* [What you are asked to do]:
Please copy out every line in the records below that includes the word "estreia".

Saved entries
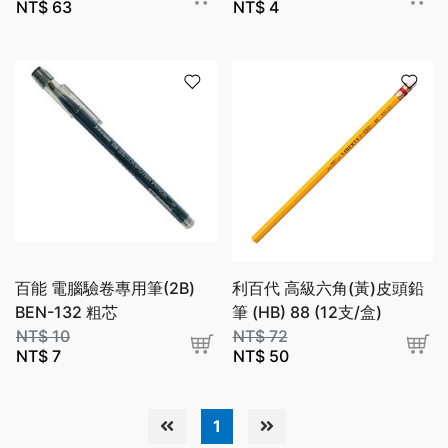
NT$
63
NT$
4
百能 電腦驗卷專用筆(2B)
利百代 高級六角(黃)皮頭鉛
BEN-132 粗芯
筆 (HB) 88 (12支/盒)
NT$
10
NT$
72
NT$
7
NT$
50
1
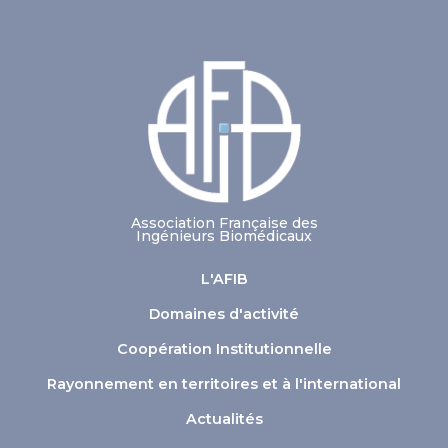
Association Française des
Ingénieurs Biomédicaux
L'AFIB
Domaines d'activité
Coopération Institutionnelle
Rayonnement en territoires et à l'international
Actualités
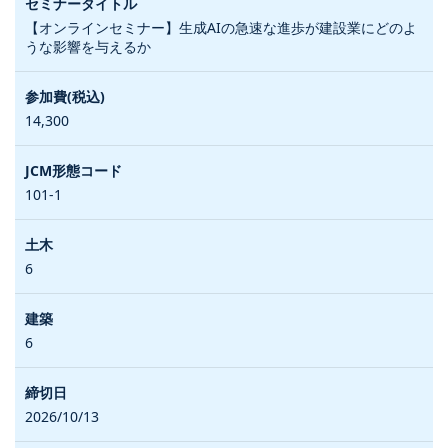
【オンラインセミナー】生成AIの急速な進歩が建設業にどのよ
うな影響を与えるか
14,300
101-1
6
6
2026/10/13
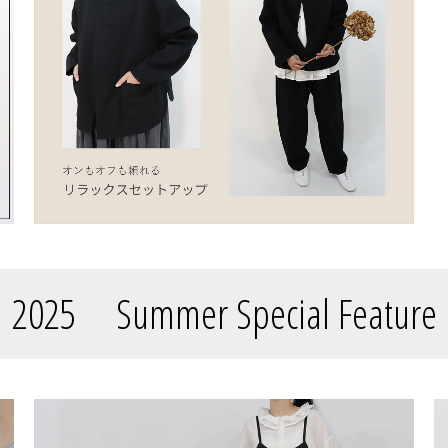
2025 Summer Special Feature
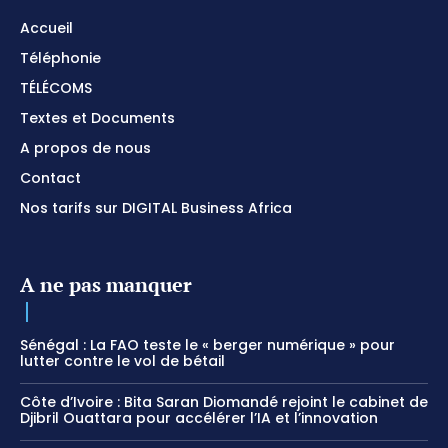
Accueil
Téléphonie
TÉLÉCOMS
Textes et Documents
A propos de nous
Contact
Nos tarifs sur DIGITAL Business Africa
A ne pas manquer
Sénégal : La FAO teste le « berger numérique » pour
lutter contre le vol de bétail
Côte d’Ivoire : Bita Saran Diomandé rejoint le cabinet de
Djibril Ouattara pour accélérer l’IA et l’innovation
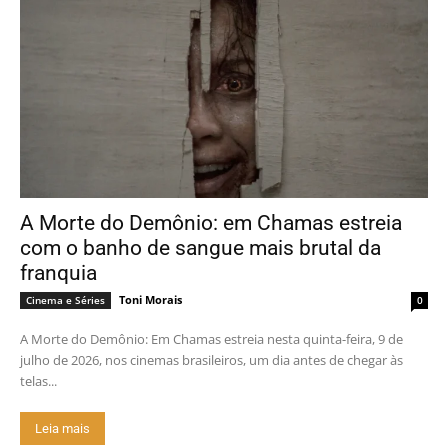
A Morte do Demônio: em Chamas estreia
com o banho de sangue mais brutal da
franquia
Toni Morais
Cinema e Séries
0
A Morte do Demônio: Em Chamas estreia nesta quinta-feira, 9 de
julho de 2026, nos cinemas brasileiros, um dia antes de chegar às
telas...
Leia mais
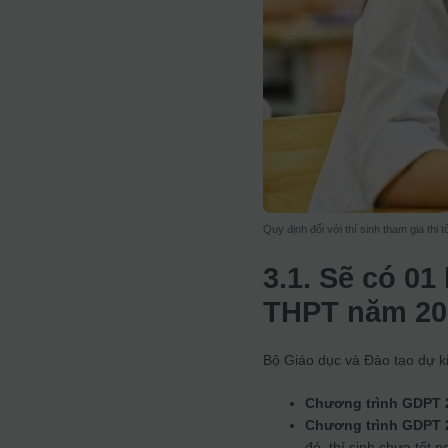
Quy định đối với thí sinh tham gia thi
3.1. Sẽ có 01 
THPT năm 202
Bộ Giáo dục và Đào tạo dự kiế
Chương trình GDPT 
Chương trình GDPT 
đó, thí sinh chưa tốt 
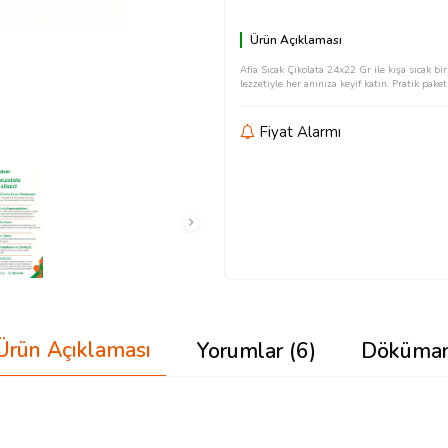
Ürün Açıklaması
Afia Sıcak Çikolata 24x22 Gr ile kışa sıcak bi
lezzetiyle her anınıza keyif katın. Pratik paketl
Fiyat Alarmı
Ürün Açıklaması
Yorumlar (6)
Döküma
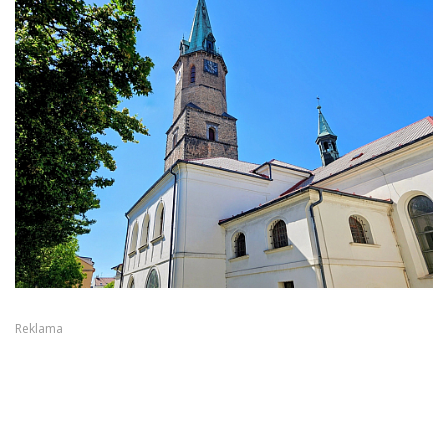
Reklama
---
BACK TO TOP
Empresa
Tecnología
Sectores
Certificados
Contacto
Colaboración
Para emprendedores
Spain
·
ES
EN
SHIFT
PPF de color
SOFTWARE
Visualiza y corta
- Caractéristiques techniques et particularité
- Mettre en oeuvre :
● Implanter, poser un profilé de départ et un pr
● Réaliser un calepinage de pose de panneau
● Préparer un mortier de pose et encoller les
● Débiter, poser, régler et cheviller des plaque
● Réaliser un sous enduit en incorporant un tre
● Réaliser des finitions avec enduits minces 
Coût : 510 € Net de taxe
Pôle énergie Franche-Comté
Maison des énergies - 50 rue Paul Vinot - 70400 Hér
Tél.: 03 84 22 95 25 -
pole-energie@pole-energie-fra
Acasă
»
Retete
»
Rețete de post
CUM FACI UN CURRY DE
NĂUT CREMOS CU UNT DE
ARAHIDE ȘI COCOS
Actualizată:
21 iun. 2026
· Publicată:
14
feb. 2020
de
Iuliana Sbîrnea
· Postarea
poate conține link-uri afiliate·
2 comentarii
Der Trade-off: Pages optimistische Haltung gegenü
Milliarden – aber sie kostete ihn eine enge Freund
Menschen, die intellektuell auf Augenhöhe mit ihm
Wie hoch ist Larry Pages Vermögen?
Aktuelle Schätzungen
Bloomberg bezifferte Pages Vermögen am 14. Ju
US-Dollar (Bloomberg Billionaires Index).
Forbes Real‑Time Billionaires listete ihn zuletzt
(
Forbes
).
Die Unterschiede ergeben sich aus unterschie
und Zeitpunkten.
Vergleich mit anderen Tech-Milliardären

* [Answer box]:
A Morte do Demônio: em Chamas estreia
A Morte do Demônio: Em Chamas estreia nesta quinta-feira, 9 de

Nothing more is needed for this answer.